For new business owners, tax deductions are an important concern. You should take advantage of every deduction that you qualify for. Capturing deductions in an effective manner is a surefire way of reducing the tax bills. Dealing with this area of business tax filing on your own is not a good idea. This is where you should seek the help of an experienced business tax preparation expert. With a tax professional by your side, you can keep yourself safe from suspect tax deductions and avoid the scrutiny of the IRS.
Tax filing needs planning and the use of strategies that enable employers to get the most out of tax credits and deductions.
Given below are some of the strategies that you can benefit from:
Tax Credits: Healthcare tax credit and work opportunity tax credits are two key ways for new businesses to produce some savings. Healthcare tax credit is for the ones who have less than 25 full time employees. If you, as a business owner, hire veterans and disabled people, you could qualify for work opportunity tax credit. Another tax credit startups and new businesses should claim is pension plans startup cost credit. For more details on these tax credits and to find out whether your business is eligible for the same, you should talk to a tax preparation professional.

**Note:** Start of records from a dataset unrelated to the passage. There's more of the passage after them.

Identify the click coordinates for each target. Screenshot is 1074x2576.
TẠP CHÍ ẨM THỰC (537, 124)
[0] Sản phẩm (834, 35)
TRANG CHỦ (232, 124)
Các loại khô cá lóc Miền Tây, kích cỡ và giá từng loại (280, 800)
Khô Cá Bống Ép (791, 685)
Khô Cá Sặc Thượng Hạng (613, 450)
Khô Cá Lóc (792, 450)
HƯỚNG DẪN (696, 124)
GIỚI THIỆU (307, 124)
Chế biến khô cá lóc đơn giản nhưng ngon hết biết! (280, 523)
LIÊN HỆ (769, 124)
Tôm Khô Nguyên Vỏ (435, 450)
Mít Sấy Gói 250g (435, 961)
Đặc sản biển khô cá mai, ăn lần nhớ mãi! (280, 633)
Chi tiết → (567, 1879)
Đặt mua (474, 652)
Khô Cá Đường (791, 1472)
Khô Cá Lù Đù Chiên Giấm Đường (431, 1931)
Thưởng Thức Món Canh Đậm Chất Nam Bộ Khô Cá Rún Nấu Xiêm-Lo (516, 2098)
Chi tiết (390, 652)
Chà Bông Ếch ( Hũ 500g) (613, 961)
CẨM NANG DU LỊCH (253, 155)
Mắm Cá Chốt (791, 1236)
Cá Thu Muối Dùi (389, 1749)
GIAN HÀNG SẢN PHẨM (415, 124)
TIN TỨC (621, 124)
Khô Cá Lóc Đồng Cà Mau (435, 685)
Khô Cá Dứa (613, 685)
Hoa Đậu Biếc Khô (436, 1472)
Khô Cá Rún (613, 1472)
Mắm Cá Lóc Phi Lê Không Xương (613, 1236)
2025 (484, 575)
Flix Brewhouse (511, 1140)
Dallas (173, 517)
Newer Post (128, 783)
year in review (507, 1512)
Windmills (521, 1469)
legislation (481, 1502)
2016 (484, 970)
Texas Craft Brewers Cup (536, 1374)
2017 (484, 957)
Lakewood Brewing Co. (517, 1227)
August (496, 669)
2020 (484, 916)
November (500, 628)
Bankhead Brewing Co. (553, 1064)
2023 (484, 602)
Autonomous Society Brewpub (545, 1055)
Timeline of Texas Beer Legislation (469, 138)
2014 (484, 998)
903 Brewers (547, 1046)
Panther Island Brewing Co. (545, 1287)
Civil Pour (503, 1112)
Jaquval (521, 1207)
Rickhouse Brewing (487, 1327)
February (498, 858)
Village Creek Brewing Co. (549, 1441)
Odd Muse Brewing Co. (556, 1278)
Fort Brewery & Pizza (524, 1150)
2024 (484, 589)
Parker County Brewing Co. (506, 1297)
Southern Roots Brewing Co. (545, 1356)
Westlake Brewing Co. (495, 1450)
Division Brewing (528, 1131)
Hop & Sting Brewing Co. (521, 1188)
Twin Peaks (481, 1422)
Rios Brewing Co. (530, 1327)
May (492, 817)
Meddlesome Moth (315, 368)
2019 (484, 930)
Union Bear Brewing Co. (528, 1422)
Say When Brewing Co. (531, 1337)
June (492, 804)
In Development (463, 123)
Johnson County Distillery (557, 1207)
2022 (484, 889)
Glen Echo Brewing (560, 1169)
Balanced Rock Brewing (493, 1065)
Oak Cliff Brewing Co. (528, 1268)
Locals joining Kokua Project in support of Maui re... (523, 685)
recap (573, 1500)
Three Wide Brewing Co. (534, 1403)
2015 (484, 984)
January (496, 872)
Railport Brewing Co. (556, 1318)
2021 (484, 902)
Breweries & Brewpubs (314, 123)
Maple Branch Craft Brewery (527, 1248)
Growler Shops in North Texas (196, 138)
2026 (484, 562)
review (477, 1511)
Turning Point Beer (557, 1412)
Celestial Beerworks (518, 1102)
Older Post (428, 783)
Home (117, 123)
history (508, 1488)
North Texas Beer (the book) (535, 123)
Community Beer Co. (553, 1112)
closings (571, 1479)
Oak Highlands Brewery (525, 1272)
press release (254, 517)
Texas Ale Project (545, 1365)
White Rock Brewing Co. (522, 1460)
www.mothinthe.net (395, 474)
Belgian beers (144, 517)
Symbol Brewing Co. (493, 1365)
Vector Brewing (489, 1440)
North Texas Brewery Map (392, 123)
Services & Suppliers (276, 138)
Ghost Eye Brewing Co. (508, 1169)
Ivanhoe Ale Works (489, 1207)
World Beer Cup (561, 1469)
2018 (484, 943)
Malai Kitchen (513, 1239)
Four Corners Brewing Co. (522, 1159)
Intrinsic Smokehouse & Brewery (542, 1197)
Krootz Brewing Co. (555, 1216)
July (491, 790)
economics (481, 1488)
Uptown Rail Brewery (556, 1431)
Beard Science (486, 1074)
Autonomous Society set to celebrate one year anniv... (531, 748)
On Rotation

Tax Deductions: Claiming as many deductions as you can and as many as you qualify for is a good tax filing strategy for new businesses. Among other deductions, you should definitely try to claim deduction for certain properties. If you acquired a new place or property for business or business-related purposes, you can deduct an amount of up to $500,000 of eligible property. If you made any charitable contributions, you should also deduct the amount.
There are many such lesser-known tax deductions which an employer should know and avail of. Interest paid on a business loan is also a tax deductible business expense. If you’re making payments against a business loan, you should deduct the paid interest.
As a smart new business owner, you should never forget to keep tabs on how your business is doing. If you’re filing taxes for the first time, organizing your accounting records should always be a top priority. The calculation of income and expenses is quite easy when you have records of all your transactions. You should adopt this practice right from day one. If you collect all the records throughout the year, approaching tax season won’t give you a headache.
Maintaining business records is a great time-saver. Also, well-kept accounting records make the job of a tax professional easier.
Though it happens very rarely, the IRS can decide to audit any taxpayer, so it’s better to be prepared. If the IRS serves you an audit notice after you’ve filed your income tax returns, you have nothing to worry about. Then, you can easily produce all the business records and back up the figures.
Documents you’ll need include:
To successfully do the taxes and file your tax returns, you should keep all the necessary documents in order.
Tax filing is a complicated process. More so, if you’re going to file income tax returns for the first time. It’s important to pay serious attention to how the entire process works and stay on top of tax filing deadlines. If you start early, you can avoid the risk of missing the due dates. Don’t ever make lack of cash flow a reason for delayed tax filing. Failing to file income tax returns will cost you heavily. If you’re not in a position to pay your taxes, you should look for other options to arrange for the cash flow deficit. You may want to borrow a business loan to avoid missing due dates and failing to file your income tax returns.
The tax filing season shouldn’t take away your sleep. If you start planning ahead of time, you can successfully get your taxes done and file your first tax returns in an effective manner. There are CPAs, enrolled agents and tax professionals to help you with the entire process as well as calculate your tax refund.